Jackson Diehl said , “if an American founded an Egyptian NGO in the eyes of the Egyptian security services, must make her part of the nefarious anti-Egyptian plot that Sisi and the regime’s ideologues imagine. “

Aya Hijazi is, in essence, a prisoner in what Sisi has called the fourth generation war against what he thinks is a U.S.-backed subversion.

However, what is really astonishing is the US stance toward the case as the Obama administration’s response to this gross persecution of an American citizen was “Absolute Silence.”

The State Department did not offer a single word of defense or public protest despite all the abuse that has been subjected against Aya Hijazi. Obama administration did not react when she was smeared as a sex criminal and a U.S. secret agent on Egyptian state television; her pretrial detention passed Egypt’s legal limit of two years; and when her case was postponed seven times on ridiculous pretexts, said .

On May 21, a U.S. consular official appeared at Hijazi’s last court hearing. “According to the family, the US official was denied entrance to the courtroom — and the proceeding resulted in another long postponement, until Nov. 19. State had nothing to say about that, either,”

Egyptian and international human rights groups reacted against Hijazi’s trial. 17 Egyptian human rights groups issued a statement in May, pointing out that the allegations of sexual abuse had been disproved by the government’s own forensic examinations — which probably explains why the trial has been repeatedly postponed. Instead, the statement said, Hijazi’s prolonged pretrial detention serves as “a form of punishment in and of itself, a means to retaliate against activists unrelated to any legal grounds for detention.”

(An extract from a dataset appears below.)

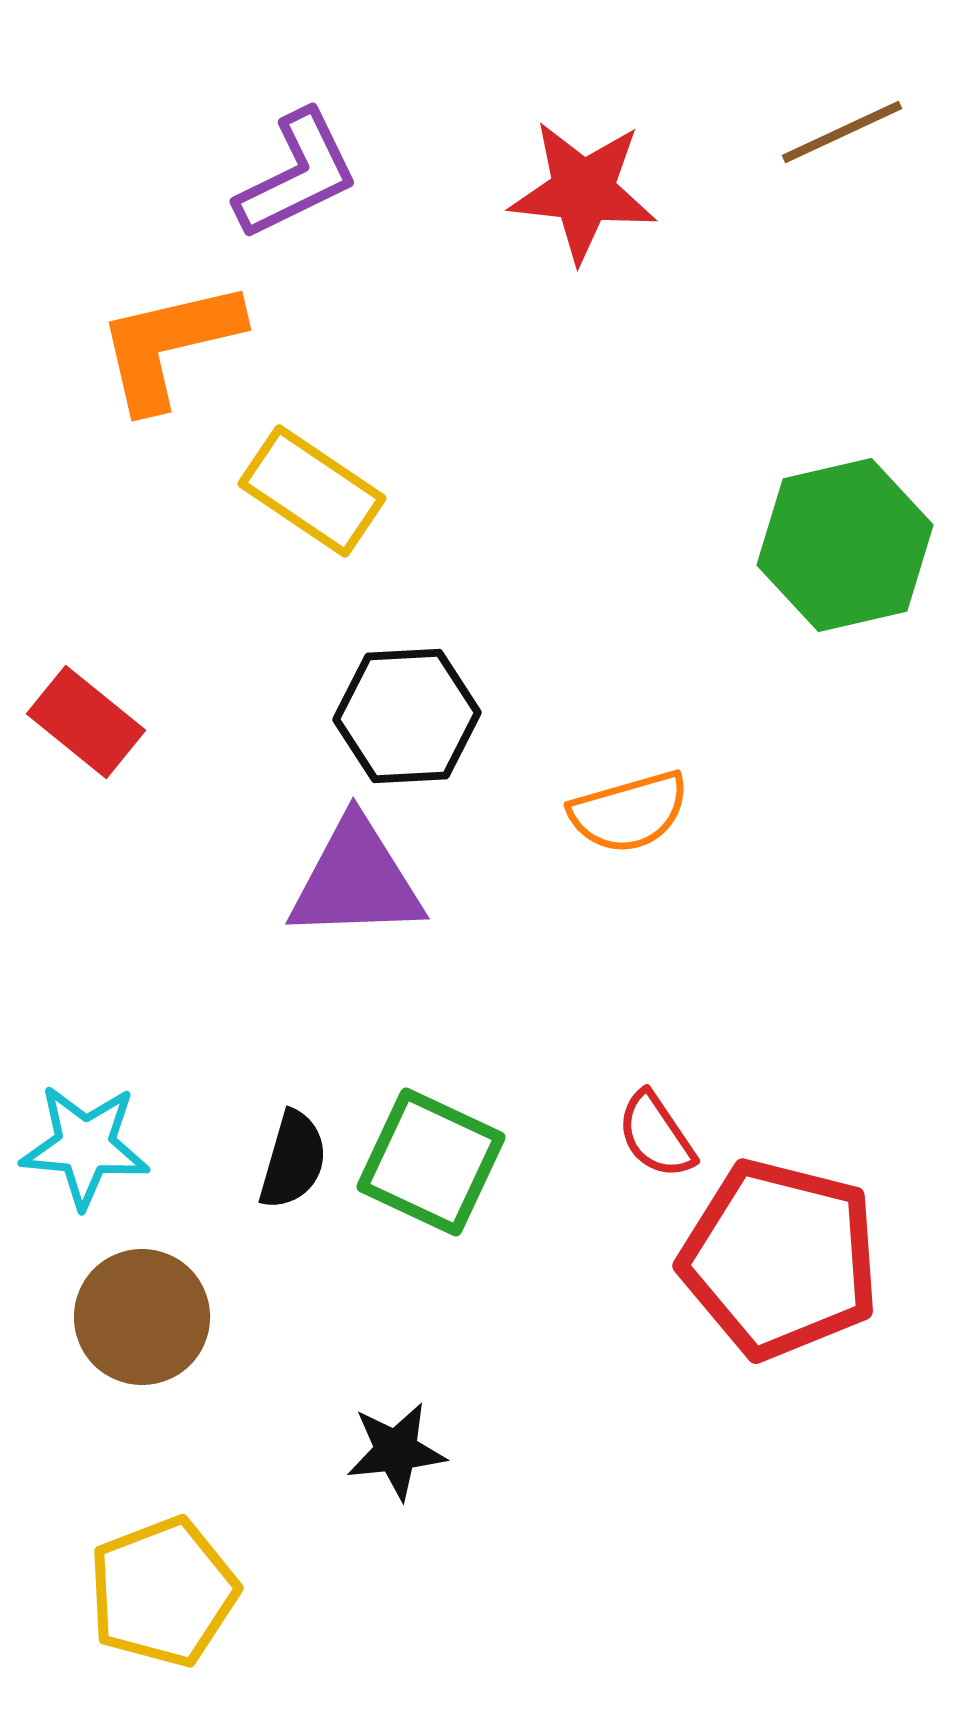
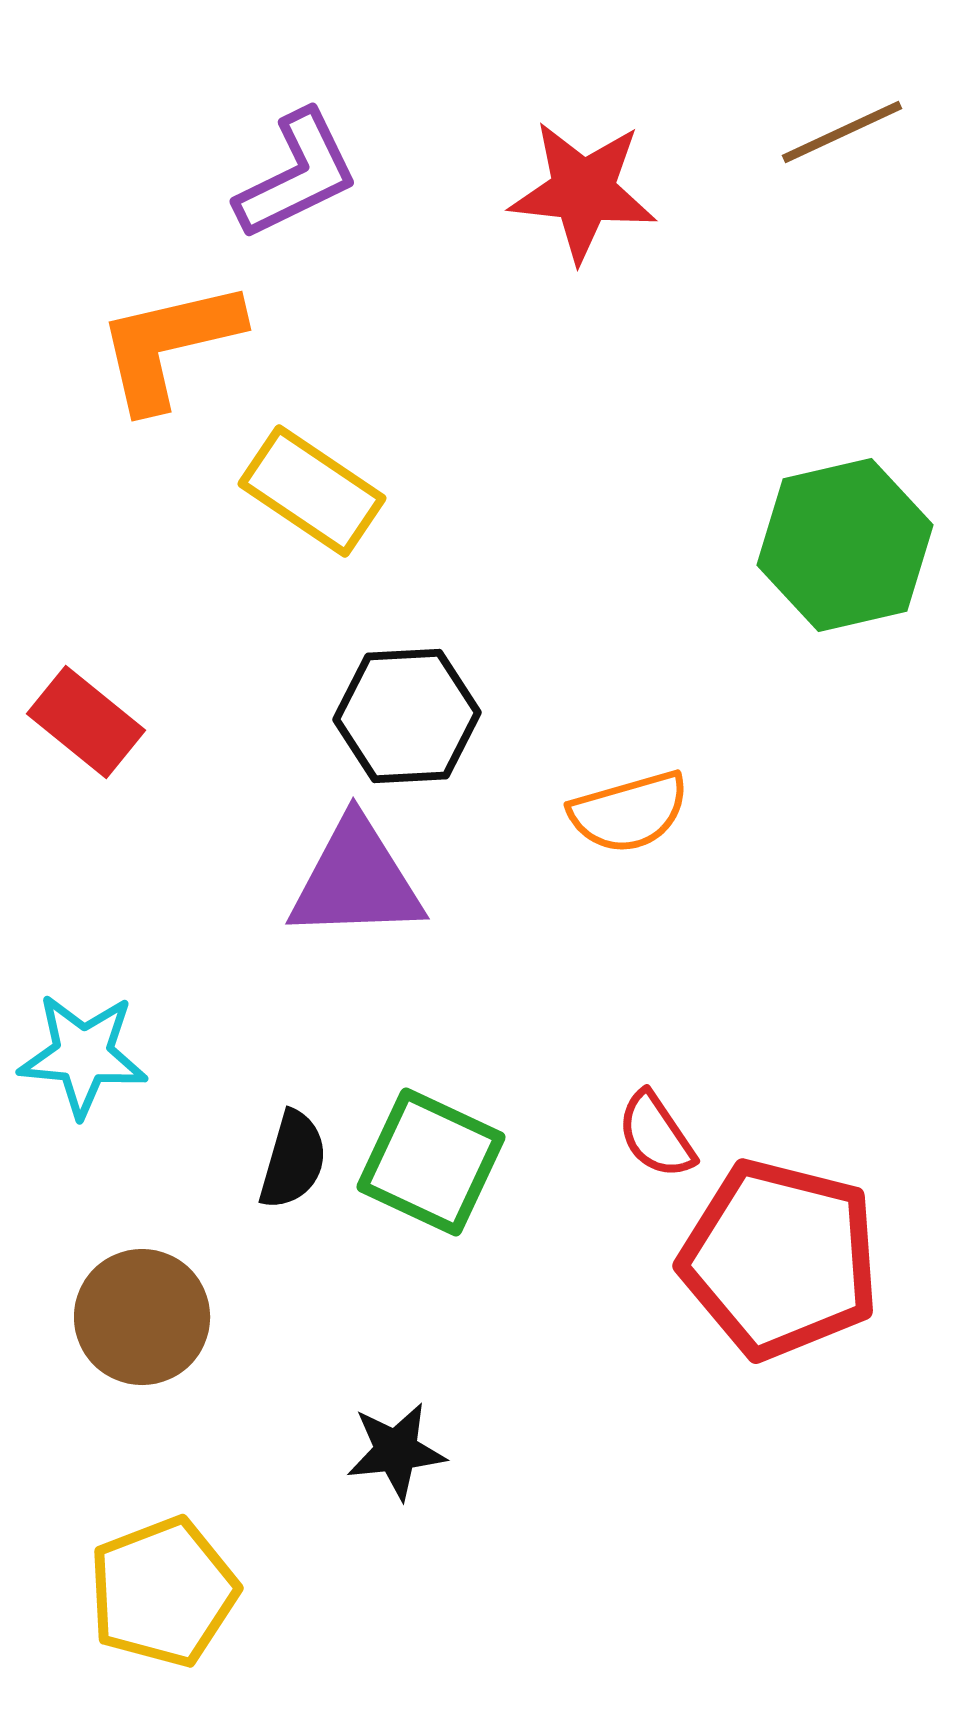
cyan star: moved 2 px left, 91 px up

In the same context, the Robert F. Kennedy Center for Justice and Human Rights filed a petition on Hijazi’s case to the U.N. Working Group on Arbitrary Detention On May 19.

The petition reads that Hijazi had been subjected to “coercive interrogation techniques.” One security officer “hit her neck, bringing her to her knees, called her names, threatened to urinate into her vagina, and said that she should be sentenced to death or at minimum, life imprisonment.” Unfortunately, the Obama administration remained silent.

Hijazi’s case is similar to Jason Rezaian’s case, who was arrested by Iranian authorities in the summer of 2014 and held until early this yea, Diehl said, adding, “Rezaian, too, was subjected to a prolonged pretrial detention in violation of Iran’s laws, smeared as a U.S. spy in local media and abused by interrogators who attempted in vain to concoct a case against him.” But in Rezaian case President Obama publicly spoke up by himself for Rezaian, calling his imprisonment unjust and demanding his release.

Diehl wondered if there was an explanation for the failure to defend this equally innocent, if less prominent, U.S. citizen. The obvious answer is that the Obama administration is loath to acknowledge that the U.S. relationship with longtime ally Egypt has turned toxic — that Sisi treats Americans in Egypt as enemies even while pocketing bounteous U.S. aid,“ said the WP article.

When Diehl asked about Hijazi’s case, a State Department official who declined to be identified provided only a technical excuse saying that the State had not received a written permission from Hijazi to speak out. That is disputed by Hijazi’s family, saying that she signed a waiver; Rezaian also told me he never provided such written consent.

In the same context, the State Department official also said “We are aware that Ms. Hijazi has been detained in Egypt for more than two years and is currently on trial. We have made clear to the Egyptian authorities our interest in a speedy conclusion to her case. Two years is too long to wait for justice.”

Hijazi is not a random incident but she is only one of thousands of peaceful activists who have been jailed by the Sissi regime. However, what makes it a shameful case to the US that she is an American, a citizen of a country and US didn’t seriously issue the case with the al-Sisi regime and at the same time U.S. continues to heavily fund the very military establishment that is persecuting her.

Diehl concluded his article saying that the Obama administration’s policy towards Hijazi case is not only shameful; it’s an invitation to al-Sisi regime to launch more attacks on innocent Americans.